» SOURCE RECORDS:
*-*-*
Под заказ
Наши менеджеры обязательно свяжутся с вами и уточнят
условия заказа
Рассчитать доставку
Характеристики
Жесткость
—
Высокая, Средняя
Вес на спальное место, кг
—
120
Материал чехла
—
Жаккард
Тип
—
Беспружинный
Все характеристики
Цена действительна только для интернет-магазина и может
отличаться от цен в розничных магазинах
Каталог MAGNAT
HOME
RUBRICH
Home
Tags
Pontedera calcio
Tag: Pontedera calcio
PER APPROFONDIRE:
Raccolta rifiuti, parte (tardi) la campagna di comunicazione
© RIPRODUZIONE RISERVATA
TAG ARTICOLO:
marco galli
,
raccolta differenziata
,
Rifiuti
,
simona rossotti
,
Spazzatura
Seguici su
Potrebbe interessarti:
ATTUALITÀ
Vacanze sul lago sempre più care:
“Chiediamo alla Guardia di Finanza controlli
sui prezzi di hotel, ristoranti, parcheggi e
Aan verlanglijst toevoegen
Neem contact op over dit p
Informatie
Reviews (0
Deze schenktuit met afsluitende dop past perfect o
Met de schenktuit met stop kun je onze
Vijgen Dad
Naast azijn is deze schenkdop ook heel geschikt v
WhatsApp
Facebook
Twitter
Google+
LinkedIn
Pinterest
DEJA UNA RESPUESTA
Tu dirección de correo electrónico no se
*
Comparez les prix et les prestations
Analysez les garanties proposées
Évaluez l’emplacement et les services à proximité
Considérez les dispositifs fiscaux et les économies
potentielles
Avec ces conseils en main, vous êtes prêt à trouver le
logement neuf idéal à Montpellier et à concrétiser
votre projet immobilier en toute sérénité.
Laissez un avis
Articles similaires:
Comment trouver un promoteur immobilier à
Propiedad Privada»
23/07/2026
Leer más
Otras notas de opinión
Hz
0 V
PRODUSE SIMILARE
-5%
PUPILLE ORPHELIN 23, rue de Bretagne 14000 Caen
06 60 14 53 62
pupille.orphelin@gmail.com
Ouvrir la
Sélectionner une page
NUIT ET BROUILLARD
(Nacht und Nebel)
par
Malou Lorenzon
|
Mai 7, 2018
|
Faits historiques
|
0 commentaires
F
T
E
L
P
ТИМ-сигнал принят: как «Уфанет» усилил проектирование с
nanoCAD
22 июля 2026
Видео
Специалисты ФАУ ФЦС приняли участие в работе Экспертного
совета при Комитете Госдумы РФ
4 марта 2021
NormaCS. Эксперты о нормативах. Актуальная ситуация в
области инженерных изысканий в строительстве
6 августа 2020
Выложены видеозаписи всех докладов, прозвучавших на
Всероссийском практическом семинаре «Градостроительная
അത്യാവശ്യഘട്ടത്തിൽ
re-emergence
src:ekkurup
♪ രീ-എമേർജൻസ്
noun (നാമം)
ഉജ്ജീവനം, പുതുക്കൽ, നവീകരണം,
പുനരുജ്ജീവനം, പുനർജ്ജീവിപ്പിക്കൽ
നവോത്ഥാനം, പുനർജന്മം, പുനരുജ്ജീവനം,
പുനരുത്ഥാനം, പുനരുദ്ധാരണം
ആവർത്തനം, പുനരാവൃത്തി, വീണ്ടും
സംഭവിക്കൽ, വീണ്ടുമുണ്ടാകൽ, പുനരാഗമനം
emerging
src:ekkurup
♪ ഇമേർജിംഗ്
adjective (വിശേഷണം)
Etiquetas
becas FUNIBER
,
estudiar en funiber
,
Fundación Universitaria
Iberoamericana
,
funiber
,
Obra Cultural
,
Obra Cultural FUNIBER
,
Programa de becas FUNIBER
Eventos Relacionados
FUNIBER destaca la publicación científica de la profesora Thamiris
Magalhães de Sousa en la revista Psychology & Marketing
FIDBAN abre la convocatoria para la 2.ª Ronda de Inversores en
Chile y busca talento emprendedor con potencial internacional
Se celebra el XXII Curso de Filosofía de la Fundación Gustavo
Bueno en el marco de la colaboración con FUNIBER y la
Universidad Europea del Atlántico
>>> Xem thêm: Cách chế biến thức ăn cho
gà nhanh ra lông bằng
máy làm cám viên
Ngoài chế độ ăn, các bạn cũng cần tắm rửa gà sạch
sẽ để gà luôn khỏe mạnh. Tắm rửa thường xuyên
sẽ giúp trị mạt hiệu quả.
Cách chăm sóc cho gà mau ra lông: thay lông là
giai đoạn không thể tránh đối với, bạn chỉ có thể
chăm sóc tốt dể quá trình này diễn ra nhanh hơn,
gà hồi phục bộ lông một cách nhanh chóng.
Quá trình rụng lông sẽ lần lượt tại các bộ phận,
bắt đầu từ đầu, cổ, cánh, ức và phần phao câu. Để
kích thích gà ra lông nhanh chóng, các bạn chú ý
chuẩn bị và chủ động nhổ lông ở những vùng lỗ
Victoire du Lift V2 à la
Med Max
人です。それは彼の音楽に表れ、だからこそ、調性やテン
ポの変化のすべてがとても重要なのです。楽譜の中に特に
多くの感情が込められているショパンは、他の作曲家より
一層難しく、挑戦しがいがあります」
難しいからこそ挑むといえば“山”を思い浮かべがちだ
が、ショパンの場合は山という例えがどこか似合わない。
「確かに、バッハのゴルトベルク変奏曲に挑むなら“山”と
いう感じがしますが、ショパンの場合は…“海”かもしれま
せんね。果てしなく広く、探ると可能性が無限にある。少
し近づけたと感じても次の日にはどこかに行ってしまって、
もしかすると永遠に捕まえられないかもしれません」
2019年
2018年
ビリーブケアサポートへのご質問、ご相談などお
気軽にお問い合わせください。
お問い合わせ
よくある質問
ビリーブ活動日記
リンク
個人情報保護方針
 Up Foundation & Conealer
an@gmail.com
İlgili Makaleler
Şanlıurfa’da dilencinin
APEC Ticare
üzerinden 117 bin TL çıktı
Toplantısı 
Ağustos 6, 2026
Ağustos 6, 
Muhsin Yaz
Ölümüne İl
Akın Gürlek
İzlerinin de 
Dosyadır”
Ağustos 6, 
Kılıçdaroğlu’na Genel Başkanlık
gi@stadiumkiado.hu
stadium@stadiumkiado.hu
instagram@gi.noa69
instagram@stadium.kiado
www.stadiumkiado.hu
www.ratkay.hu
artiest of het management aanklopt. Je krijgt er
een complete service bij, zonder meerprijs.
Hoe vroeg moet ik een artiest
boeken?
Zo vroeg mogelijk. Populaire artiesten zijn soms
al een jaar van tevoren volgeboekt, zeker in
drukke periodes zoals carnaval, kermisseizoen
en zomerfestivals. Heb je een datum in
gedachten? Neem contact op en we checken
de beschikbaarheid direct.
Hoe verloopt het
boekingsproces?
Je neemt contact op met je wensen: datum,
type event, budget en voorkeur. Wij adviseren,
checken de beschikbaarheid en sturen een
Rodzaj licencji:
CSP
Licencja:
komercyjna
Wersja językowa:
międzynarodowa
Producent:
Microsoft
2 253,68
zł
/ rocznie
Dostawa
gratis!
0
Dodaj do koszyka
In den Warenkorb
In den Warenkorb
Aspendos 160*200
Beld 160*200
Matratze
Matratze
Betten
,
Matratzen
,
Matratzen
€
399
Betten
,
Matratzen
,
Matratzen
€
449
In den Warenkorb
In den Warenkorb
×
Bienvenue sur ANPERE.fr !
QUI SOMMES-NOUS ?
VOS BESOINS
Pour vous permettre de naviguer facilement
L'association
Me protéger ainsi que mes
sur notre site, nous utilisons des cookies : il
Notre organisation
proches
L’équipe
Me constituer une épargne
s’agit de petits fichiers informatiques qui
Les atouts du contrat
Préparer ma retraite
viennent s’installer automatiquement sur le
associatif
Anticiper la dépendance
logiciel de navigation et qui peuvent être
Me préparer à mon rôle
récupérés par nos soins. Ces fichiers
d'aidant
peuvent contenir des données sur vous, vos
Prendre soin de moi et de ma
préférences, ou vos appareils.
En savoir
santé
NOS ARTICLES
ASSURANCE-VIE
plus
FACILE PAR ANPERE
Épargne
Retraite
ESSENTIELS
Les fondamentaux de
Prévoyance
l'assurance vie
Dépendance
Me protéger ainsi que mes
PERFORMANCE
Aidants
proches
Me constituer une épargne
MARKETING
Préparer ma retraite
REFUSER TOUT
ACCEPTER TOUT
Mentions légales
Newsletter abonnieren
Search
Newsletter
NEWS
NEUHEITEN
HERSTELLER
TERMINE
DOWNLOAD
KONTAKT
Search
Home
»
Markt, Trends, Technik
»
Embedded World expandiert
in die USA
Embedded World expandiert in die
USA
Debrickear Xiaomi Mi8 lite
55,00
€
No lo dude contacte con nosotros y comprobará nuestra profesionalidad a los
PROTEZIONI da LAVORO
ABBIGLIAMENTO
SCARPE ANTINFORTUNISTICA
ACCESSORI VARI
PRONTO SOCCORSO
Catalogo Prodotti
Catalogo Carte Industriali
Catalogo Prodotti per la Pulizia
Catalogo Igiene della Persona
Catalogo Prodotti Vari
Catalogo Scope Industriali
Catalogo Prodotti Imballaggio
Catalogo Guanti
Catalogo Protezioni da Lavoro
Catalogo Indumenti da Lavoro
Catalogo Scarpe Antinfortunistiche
*-*-*
» WHAT THE TASK REQUIRES: From the records above, reproduce exactly the lines from the one with "Cách chăm sóc" to the one with "Quá trình rụng", both included, and no others.

» WRITTEN SOLUTION:
Cách chăm sóc cho gà mau ra lông: thay lông là
giai đoạn không thể tránh đối với, bạn chỉ có thể
chăm sóc tốt dể quá trình này diễn ra nhanh hơn,
gà hồi phục bộ lông một cách nhanh chóng.
Quá trình rụng lông sẽ lần lượt tại các bộ phận,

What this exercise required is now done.